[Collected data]
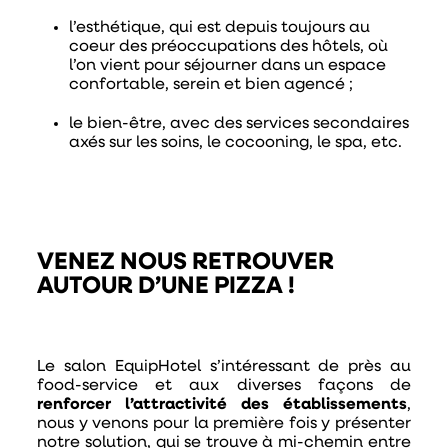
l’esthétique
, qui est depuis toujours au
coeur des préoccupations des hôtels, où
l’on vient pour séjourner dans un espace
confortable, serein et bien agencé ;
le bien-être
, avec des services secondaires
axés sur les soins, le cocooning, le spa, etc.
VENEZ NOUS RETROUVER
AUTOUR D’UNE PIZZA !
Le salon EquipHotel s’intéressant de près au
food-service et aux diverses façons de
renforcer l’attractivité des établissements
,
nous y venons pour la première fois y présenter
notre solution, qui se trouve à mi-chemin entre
---
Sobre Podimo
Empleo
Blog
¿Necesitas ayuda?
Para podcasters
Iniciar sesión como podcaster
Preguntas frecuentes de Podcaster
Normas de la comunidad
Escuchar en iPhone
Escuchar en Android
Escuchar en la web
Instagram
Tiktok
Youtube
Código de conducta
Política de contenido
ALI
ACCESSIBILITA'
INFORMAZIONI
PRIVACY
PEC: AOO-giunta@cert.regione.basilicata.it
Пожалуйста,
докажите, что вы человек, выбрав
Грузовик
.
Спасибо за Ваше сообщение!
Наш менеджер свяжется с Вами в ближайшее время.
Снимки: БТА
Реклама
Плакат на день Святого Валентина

**What to work on**
What lines above mention "Escuchar"? Copy each one.

**Answer below**
Escuchar en iPhone
Escuchar en Android
Escuchar en la web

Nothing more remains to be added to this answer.